#### Entries supplied:
• • •

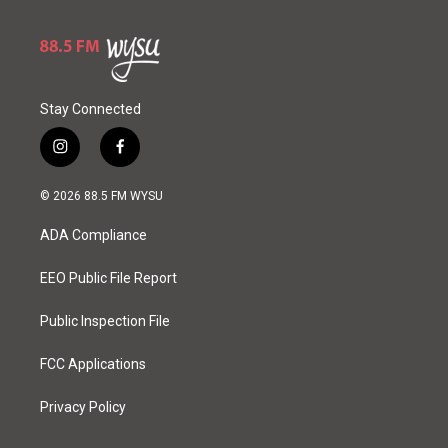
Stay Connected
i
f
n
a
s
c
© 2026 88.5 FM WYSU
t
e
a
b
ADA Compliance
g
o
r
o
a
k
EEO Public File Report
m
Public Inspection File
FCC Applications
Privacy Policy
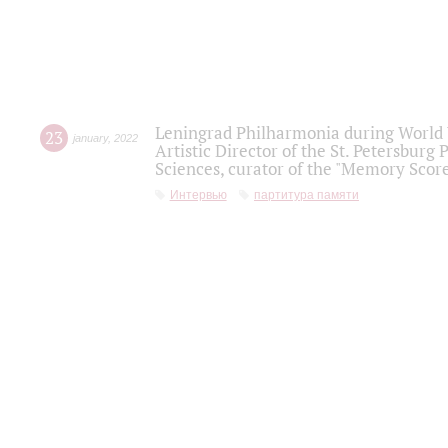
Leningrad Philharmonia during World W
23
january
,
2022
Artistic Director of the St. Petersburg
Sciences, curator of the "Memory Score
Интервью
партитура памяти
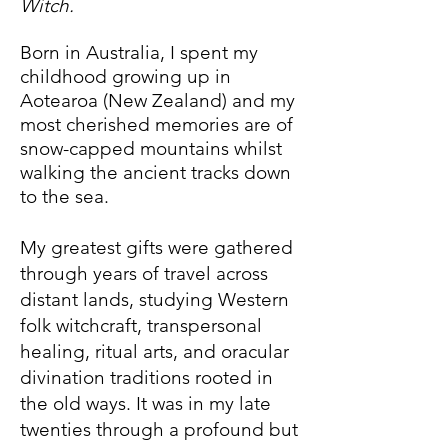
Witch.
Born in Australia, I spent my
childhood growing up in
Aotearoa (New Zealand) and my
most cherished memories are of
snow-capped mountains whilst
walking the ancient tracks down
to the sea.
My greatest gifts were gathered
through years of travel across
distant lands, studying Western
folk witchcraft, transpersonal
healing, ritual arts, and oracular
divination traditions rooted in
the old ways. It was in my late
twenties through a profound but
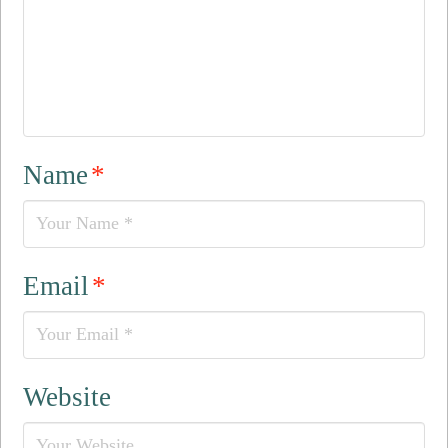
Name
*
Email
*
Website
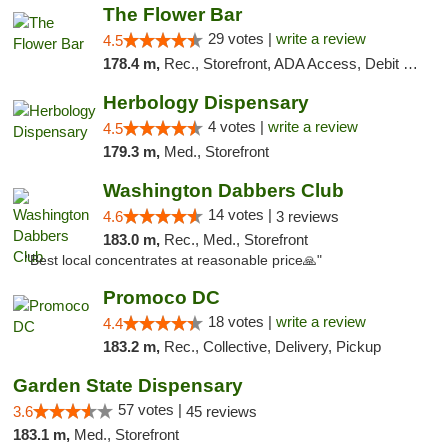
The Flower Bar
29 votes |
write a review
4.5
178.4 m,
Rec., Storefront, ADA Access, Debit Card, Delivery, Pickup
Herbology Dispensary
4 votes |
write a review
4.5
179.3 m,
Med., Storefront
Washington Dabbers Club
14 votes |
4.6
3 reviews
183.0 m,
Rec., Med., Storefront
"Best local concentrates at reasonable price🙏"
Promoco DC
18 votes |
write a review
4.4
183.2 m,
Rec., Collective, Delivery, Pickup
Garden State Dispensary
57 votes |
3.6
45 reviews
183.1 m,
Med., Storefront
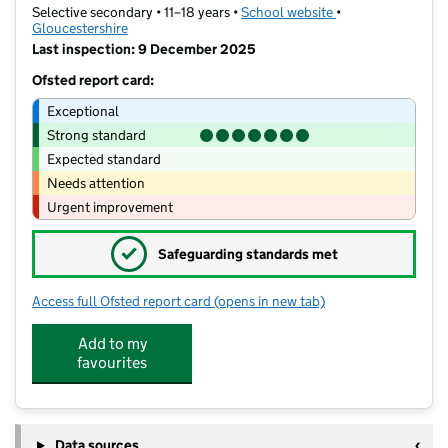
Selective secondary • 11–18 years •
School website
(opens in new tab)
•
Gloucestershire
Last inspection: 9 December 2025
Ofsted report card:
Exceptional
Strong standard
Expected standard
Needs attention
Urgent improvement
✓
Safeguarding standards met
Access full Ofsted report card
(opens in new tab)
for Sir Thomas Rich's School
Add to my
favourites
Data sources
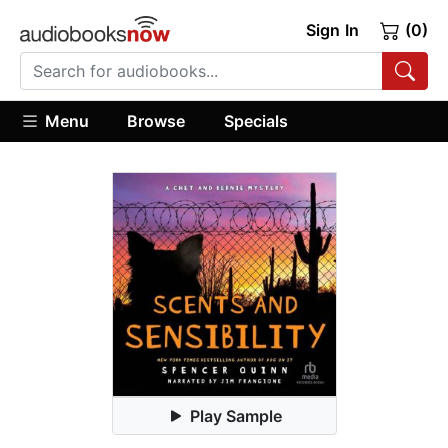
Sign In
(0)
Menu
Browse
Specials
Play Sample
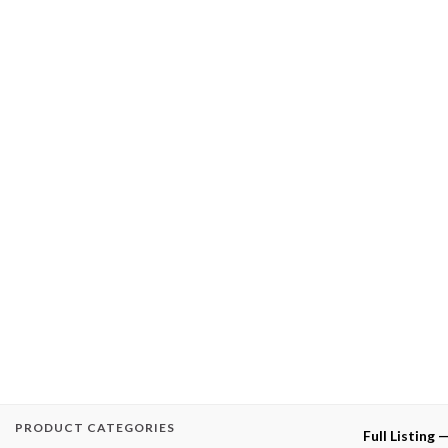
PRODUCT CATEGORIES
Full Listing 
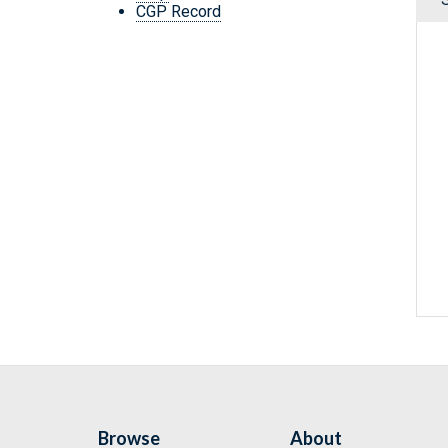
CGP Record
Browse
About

• • •

#### What you have to do:
Your task is an exact transcription of all the data, minus the pictures.

#### Completed exercise:
Stay Connected
i
f
n
a
s
c
© 2026 88.5 FM WYSU
t
e
a
b
ADA Compliance
g
o
r
o
a
k
EEO Public File Report
m
Public Inspection File
FCC Applications
Privacy Policy
Leningrad Philharmonia during World W
23
january
,
2022
Artistic Director of the St. Petersburg
Sciences, curator of the "Memory Score
Интервью
партитура памяти
Witch.
Born in Australia, I spent my
childhood growing up in
Aotearoa (New Zealand) and my
most cherished memories are of
snow-capped mountains whilst
walking the ancient tracks down
to the sea.
My greatest gifts were gathered
through years of travel across
distant lands, studying Western
folk witchcraft, transpersonal
healing, ritual arts, and oracular
divination traditions rooted in
the old ways. It was in my late
twenties through a profound but
Name
*
Email
*
Website
The Flower Bar
29 votes |
write a review
4.5
178.4 m,
Rec., Storefront, ADA Access, Debit Card, Delivery, Pickup
Herbology Dispensary
4 votes |
write a review
4.5
179.3 m,
Med., Storefront
Washington Dabbers Club
14 votes |
4.6
3 reviews
183.0 m,
Rec., Med., Storefront
"Best local concentrates at reasonable price🙏"
Promoco DC
18 votes |
write a review
4.4
183.2 m,
Rec., Collective, Delivery, Pickup
Garden State Dispensary
57 votes |
3.6
45 reviews
183.1 m,
Med., Storefront
Selective secondary • 11–18 years •
School website
(opens in new tab)
•
Gloucestershire
Last inspection: 9 December 2025
Ofsted report card:
Exceptional
Strong standard
Expected standard
Needs attention
Urgent improvement
✓
Safeguarding standards met
Access full Ofsted report card
(opens in new tab)
for Sir Thomas Rich's School
Add to my
favourites
Data sources
Sign In
(0)
Menu
Browse
Specials
Play Sample
PRODUCT CATEGORIES
Full Listing 
CGP Record
Browse
About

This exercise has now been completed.